■ How to complete this task:
Scan the records for "instead" and copy each line that contains it.
□ □ □ □
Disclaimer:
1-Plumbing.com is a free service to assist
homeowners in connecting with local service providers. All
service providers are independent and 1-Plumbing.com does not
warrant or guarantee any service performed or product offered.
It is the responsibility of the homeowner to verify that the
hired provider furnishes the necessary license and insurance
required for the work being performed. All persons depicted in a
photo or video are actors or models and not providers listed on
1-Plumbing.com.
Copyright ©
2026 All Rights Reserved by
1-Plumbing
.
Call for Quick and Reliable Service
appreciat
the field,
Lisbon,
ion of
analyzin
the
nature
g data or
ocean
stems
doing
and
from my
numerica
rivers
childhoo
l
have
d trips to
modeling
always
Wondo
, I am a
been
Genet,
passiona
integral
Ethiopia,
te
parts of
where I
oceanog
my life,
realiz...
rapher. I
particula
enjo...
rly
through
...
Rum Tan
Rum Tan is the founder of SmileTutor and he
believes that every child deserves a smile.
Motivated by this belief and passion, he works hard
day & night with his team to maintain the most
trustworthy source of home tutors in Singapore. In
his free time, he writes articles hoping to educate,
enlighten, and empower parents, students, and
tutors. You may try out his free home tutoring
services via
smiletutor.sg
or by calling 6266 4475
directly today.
□ □ □ □
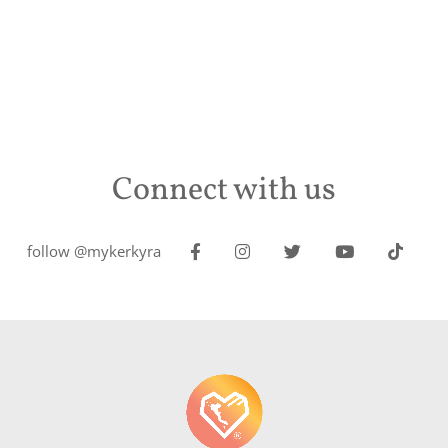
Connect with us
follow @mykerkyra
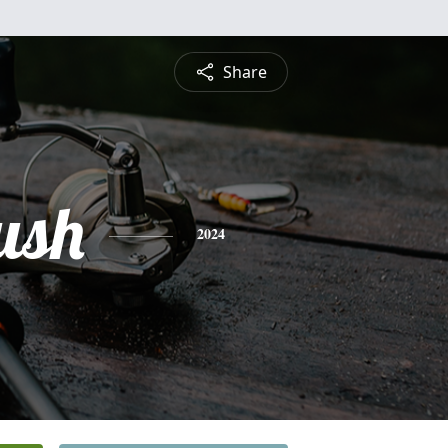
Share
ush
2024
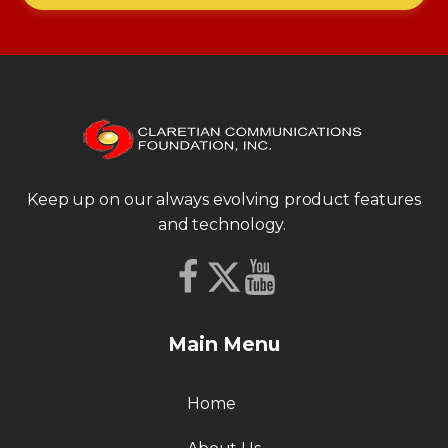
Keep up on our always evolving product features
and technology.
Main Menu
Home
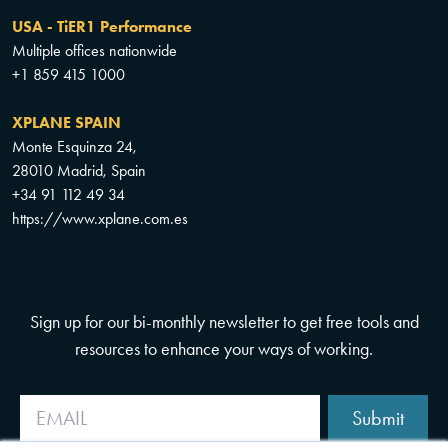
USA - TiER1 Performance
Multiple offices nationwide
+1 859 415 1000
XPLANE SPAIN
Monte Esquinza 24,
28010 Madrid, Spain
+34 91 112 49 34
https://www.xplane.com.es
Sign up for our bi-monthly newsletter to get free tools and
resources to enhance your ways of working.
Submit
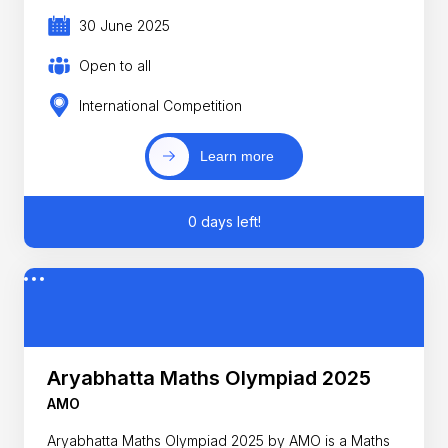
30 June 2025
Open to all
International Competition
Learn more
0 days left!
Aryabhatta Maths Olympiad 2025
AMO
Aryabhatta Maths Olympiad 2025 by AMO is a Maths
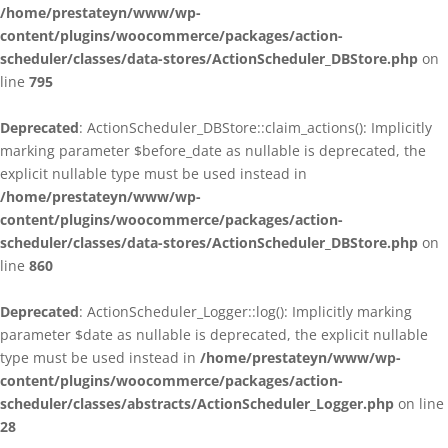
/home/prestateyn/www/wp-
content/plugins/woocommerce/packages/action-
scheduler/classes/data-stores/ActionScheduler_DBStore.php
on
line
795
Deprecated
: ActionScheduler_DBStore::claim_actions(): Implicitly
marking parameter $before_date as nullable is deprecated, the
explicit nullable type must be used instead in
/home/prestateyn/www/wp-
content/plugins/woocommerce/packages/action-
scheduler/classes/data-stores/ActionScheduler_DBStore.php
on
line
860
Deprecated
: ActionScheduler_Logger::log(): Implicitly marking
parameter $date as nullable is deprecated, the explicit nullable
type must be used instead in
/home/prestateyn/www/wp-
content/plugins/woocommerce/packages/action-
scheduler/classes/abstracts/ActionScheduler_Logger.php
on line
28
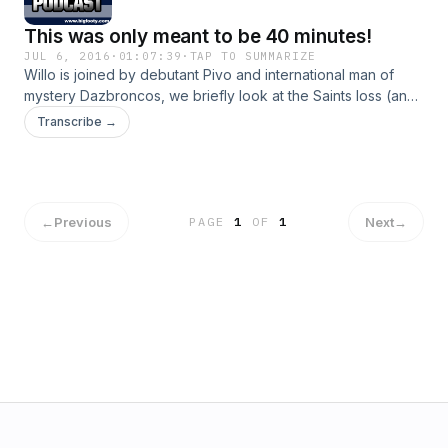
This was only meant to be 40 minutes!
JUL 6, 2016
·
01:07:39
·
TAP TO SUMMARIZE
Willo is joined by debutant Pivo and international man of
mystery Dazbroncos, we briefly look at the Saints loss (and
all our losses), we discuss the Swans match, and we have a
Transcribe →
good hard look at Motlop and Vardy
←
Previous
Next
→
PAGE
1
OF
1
□ □ □ □
■ Solution:
explicit nullable type must be used instead in
type must be used instead in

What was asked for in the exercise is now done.